Southern's videos for the Tenet Media channel include a number on Canadian issues, including one in which she misrepresents the 2021 controversy over unmarked graves of Indigenous children found at former residential schools and calls the issue a "hoax."
In another video, called 'My home town's been destroyed,' she blames mass immigration for Surrey's "destruction" and says it "doesn't look a lot like Canada" while panning across footage of Sikh temples and Indo-Canadian business.
Southern has in the past defended neo-Nazis and other far right figures. In 2017, after she was on board a boat that tried to interfere with the efforts of a search and rescue craft that was funded by Doctors Without Borders. She has also endorsed conspiracy theories about the so-called "Great Replacement."
The Langley Advanced Times has reached out to Southern for comment.
The indictment claims that the project was supposedly funded by a wealthy European banker named 'Edouard Grigoriann,' although the profile provided to the company founders was fake, and no such person existed.
In fact, prosecutors allege, Kalashnikov and Afansyeva were employees of RT, a Russian media network directly controlled by the Kremlin.
After the invasion of Ukraine in 2022, RT was no longer able to operate in the U.S., Canada, or many other western countries due to sanctions. But the editor-in-chief of RT boasted in the 2024 TV interview of creating "an entire empire of covert projects."
Tenet Media was allegedly one of those efforts.

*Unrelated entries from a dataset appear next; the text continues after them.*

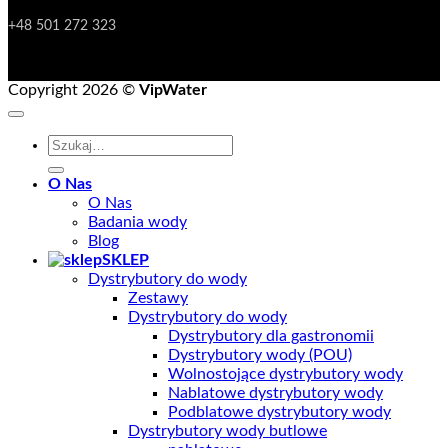
Manager do spraw rozwoju oraz klientów strategicznych
+48 501 272 323
Copyright 2026 ©
VipWater
Szukaj:
O Nas
O Nas
Badania wody
Blog
SKLEP
Dystrybutory do wody
Zestawy
Dystrybutory do wody
Dystrybutory dla gastronomii
Dystrybutory wody (POU)
Wolnostojące dystrybutory wody
Nablatowe dystrybutory wody
Podblatowe dystrybutory wody
Dystrybutory wody butlowe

None of the employees of Tenet Media are named in the indictment, and Pool's statement he said that if the allegations are true, "I as well as the other personalities and commentators were deceived and are victims."
The highest-level influencers on the channel were well paid.
A key member identified as Commentator 1 was to be paid $400,000 per month plus a $100,000 signing bonus, while Commentator 2's contract was for $100,000 per video.
According to the indictment, Kalashnikov and Afansyeva directed the YouTube channel's operations through the original two founders, and were presented to the other staff of the various channels as "editors" through Discord messages.
Shell companies in Great Britain, the Czech Republic, and Hungary were used in dealing with the Canadian and American companies that actually owned the production company.
The goal of the network was apparently to help spread political discord and damage US opposition to Russia.
"While the views expressed in the videos are not uniform, the subject matter and content of the videos are often consistent with the government of Russia's interest in amplifying U.S. domestic divisions in order to weaken U.S. opposition to core government of Russia interests, such as its ongoing war in Ukraine," the indictment says.
Southern grew up in the Surrey area, before running for election in 2015.